Therapeutic evaluation based on 18F-FDG PET/CT for lung cancer is widely recognized by physicians (24,33). Three patients in this study who received immunotherapy underwent 18F-FDG PET/CT for therapeutic evaluation. Patients with positive uptake of 68Ga-NOTA-WL12 were rated as having a PMR, and patients with a negative uptake of 68Ga-NOTA-WL12 were rated as having PD. Although 2 of the 3 patients shared the same PD-L1 expression level (TPS: 8%), the outcomes (PMR and PD) were quite different.
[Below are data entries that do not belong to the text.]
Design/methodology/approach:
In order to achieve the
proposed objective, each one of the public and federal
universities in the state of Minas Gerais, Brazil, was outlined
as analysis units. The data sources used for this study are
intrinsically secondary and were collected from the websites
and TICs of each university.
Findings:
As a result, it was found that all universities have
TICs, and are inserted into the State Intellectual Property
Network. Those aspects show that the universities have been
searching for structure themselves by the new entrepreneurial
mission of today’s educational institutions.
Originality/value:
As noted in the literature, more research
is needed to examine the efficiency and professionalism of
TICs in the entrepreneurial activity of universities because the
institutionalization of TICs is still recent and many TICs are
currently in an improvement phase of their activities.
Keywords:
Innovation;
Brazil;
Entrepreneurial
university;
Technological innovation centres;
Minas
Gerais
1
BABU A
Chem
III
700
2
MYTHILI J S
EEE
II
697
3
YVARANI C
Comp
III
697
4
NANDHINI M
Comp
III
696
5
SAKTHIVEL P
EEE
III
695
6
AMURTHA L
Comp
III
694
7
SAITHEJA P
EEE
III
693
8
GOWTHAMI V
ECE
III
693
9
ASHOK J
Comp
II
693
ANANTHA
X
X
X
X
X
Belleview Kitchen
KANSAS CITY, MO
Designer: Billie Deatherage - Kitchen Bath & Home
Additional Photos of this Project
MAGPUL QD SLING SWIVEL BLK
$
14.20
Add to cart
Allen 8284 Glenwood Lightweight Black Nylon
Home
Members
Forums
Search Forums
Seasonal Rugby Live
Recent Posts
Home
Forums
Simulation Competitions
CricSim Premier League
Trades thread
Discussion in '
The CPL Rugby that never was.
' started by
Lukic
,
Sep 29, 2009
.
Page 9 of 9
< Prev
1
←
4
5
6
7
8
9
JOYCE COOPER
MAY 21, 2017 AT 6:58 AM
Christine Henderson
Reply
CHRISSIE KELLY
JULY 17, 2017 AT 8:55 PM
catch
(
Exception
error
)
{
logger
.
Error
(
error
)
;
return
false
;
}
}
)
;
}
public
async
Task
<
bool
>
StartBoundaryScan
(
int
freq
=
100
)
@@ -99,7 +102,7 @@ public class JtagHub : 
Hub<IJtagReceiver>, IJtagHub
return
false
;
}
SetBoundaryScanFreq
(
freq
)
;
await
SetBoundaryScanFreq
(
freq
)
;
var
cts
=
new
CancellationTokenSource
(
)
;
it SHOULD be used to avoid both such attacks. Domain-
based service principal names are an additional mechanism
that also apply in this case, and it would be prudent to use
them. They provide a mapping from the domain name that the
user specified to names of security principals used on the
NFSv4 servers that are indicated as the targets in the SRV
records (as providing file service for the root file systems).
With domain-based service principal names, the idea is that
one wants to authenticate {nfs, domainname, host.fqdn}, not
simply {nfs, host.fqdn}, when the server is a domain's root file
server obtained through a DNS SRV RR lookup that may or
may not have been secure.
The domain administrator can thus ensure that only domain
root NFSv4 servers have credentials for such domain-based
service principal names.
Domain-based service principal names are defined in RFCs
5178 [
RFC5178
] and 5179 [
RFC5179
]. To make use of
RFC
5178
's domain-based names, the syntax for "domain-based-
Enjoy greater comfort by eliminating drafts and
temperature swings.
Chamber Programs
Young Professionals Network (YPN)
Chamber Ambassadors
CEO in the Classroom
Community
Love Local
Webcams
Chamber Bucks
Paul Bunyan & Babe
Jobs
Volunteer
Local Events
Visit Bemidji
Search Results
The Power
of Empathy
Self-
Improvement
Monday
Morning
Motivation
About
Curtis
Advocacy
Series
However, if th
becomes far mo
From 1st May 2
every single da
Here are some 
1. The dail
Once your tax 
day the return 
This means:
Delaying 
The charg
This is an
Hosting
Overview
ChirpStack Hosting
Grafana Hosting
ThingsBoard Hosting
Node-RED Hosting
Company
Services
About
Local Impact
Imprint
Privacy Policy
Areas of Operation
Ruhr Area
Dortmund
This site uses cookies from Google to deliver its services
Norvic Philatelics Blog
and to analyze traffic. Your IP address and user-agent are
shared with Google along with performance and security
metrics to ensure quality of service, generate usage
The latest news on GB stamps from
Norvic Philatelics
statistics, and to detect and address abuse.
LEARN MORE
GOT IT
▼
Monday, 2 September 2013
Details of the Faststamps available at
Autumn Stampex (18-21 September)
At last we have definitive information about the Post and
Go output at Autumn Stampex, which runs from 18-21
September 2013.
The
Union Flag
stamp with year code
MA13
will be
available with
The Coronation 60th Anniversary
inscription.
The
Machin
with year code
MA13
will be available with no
These results suggest that higher 68Ga-NOTA-WL12 uptake in lesions may indicate a better prognosis than lower 68Ga-NOTA-WL12 uptake, regardless of the level of PD-L1 expression determined by immunohistochemistry. Those observations in a small number of patients merit further validation in larger patient cohorts.
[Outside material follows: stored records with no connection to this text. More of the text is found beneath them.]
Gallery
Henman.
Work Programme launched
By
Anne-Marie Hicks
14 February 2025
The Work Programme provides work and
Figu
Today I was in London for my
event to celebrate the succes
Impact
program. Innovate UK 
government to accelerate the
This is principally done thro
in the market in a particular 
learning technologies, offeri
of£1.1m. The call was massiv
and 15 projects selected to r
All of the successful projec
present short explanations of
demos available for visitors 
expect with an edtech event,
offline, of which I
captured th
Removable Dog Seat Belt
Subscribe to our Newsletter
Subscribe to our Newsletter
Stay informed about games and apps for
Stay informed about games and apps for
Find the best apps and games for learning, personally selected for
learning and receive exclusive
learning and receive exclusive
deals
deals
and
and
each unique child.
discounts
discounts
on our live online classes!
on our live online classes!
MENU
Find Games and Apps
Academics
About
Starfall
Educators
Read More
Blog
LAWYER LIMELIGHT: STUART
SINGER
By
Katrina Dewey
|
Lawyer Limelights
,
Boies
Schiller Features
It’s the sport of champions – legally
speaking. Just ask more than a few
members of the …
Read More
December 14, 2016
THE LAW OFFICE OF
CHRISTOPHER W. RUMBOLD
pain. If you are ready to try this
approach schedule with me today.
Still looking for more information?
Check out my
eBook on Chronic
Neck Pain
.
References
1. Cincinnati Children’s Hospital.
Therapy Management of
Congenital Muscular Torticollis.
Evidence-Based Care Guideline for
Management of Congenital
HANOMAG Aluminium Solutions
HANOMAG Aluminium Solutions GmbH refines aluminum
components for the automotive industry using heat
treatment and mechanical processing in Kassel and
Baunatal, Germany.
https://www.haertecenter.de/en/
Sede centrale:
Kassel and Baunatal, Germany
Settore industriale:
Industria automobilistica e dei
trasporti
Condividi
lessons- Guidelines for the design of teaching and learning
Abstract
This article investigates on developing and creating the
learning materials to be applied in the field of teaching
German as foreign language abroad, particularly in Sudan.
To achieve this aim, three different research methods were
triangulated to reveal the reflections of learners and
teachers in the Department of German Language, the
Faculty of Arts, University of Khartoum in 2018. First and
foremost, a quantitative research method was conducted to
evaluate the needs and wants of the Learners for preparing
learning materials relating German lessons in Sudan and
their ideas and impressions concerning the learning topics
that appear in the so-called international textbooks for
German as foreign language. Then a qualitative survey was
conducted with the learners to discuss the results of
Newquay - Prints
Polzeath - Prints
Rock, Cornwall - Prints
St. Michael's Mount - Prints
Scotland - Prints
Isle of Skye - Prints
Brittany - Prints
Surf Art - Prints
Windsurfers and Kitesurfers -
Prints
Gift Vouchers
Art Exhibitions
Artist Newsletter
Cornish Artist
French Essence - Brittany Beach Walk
A potential limitation of our study is the small number of patients involved. Nonetheless, our study is similar to other first-in-humans phase 1 studies of radiopharmaceuticals and has sufficient power to assess safety, suitable imaging time points, radiation dosimetry, and preliminary correlation of 68Ga-NOTA-WL12 uptake with immunohistochemistry. Another limitation of the study is that immunohistochemistry was performed only on index lesions, limiting our ability to quantify intralesional variation within a given patient.

CONCLUSION

This first-in-humans study of 68Ga-NOTA-WL12, a low-molecular-weight peptide-derived imaging agent, demonstrates the feasibility and potential of quantifying PD-L1 levels in NSCLC with PET within a clinically viable time frame. 68Ga-NOTA-WL12 proved safe, with favorable biodistribution and radiation dose estimates similar to those of other radiopharmaceuticals. 68Ga-NOTA-WL12 uptake measures correlated with PD-L1 levels detected by immunohistochemistry, suggesting its suitability as a complementary diagnostic to immunohistochemistry to quantify PD-L1 levels for patient selection and therapeutic monitoring in anti-PD-L1 therapy.

DISCLOSURE

Financial support for this study was provided by the National Science and Technology Major Project (no. 2020ZX09201023), National Natural Science Foundation of China (81671733, 81871386, and 81871387), and Beijing Excellent Talents Funding (2017000021223ZK33). Sridhar Nimmagadda and Martin G. Pomper are supported by NIH 1R01CA236616 and NIH P41EB024495; they are coinventors on a pending U.S. patent covering WL12 and, as such, are entitled to a portion of any licensing fees and royalties generated by this technology. This arrangement has been reviewed and approved by Johns Hopkins University in accordance with its conflict-of-interest policies. Sridhar Nimmagadda and Martin G. Pomper are consultants for Precision Molecular Inc., which has licensed the patent covering WL12 from Johns Hopkins University, and own equity in D&D Pharmatech, the parent company of Precision Molecular, Inc. No other potential conflict of interest relevant to this article was reported.